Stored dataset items
★ ★ ★ ★ ★
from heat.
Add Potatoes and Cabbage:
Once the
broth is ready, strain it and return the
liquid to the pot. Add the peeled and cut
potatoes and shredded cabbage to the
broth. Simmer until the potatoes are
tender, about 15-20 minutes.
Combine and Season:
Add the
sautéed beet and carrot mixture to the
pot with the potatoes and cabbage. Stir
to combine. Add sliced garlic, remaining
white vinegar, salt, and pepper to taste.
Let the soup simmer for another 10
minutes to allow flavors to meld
★ ★ ★ ★ ★
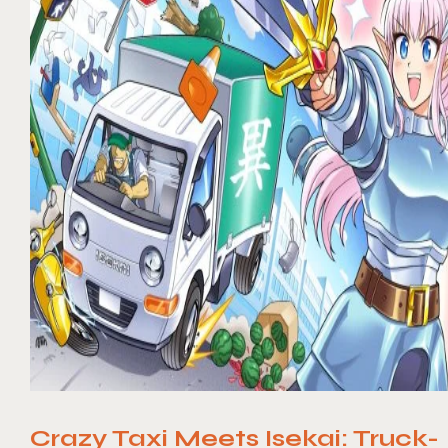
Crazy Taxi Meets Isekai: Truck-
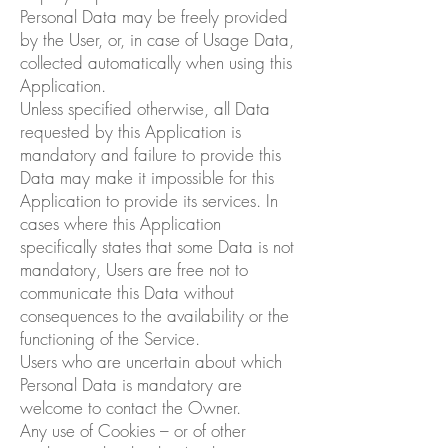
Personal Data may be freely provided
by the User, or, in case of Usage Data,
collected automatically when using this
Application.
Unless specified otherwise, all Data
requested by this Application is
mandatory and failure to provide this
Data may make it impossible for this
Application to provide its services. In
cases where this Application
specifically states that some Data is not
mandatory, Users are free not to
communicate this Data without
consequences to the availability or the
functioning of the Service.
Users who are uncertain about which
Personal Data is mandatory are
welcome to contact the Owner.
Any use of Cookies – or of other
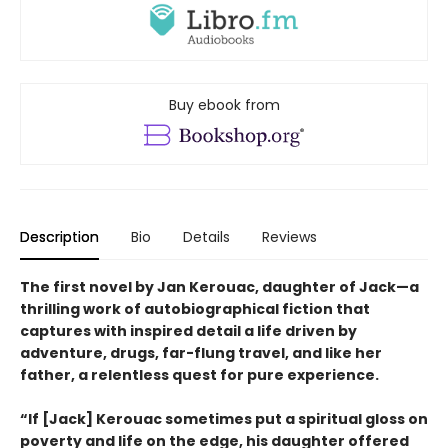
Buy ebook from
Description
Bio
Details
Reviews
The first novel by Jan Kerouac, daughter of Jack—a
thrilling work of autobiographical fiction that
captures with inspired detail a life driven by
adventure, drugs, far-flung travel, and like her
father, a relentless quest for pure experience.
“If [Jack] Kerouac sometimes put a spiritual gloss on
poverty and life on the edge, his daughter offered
★ ★ ★ ★ ★
**Exercise details:** Look above for the line holding "tender, about 15-20 minutes." and the line holding "minutes to allow flavors to meld", then output exactly those two lines and every line between them, nothing more.

**Your response:**
tender, about 15-20 minutes.
Combine and Season:
Add the
sautéed beet and carrot mixture to the
pot with the potatoes and cabbage. Stir
to combine. Add sliced garlic, remaining
white vinegar, salt, and pepper to taste.
Let the soup simmer for another 10
minutes to allow flavors to meld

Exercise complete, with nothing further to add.